In June and September there is a people’s choice flower arrangement contest, which allows those who participate to learn about arranging along the way. The fall show often includes wildflowers from the roadside.

In October, group members bring their plant materials and share them to create centrepieces out of pumpkins. Key, Nanowski says, is, after cutting off the top, retain the seeds and contents of the pumpkin to help provide moisture to the flowers, bullrushes, sumac, Japanese firebush leaves and other material that go inside the pumpkin.

At the end of the year the annual general meeting is combined with a Christmas dinner.

The club is also looking for promotion opportunities to help it grow, after seeing its membership numbers fall as a result of the COVID-19 pandemic.

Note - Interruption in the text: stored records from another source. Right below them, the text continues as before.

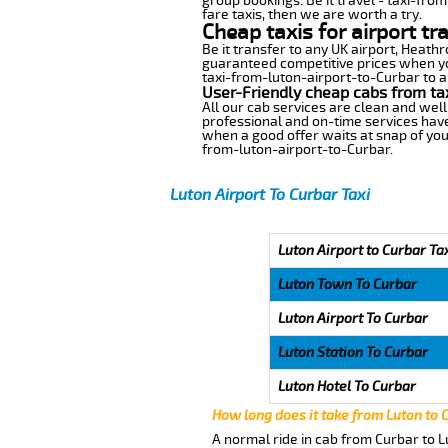
group bookings. Be it travel - taxi-fro
fare taxis, then we are worth a try.
Cheap taxis for airport tr
Be it transfer to any UK airport, Heath
guaranteed competitive prices when you
taxi-from-luton-airport-to-Curbar to an
User-Friendly cheap cabs from ta
All our cab services are clean and well
professional and on-time services have
when a good offer waits at snap of your 
from-luton-airport-to-Curbar.
Luton Airport To Curbar Taxi
Luton Airport to Curbar Ta
Luton Town To Curbar
Luton Airport To Curbar
Luton Station To Curbar
Luton Hotel To Curbar
How long does it take from Luton to 
A normal ride in cab from Curbar to L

While all the work and co-ordination might seem daunting, Nanowski says it really isn’t. The club uses  sign-in sheets for all its projects to ensure a healthy rotation of members are involved in the various projects.

“It’s old school, we talk to each other, we meet, we laugh we have a good time,” she says.

“Gardening is therapy. You forget everything and you work the soil … it’s like music or art, you lose yourself in your work.”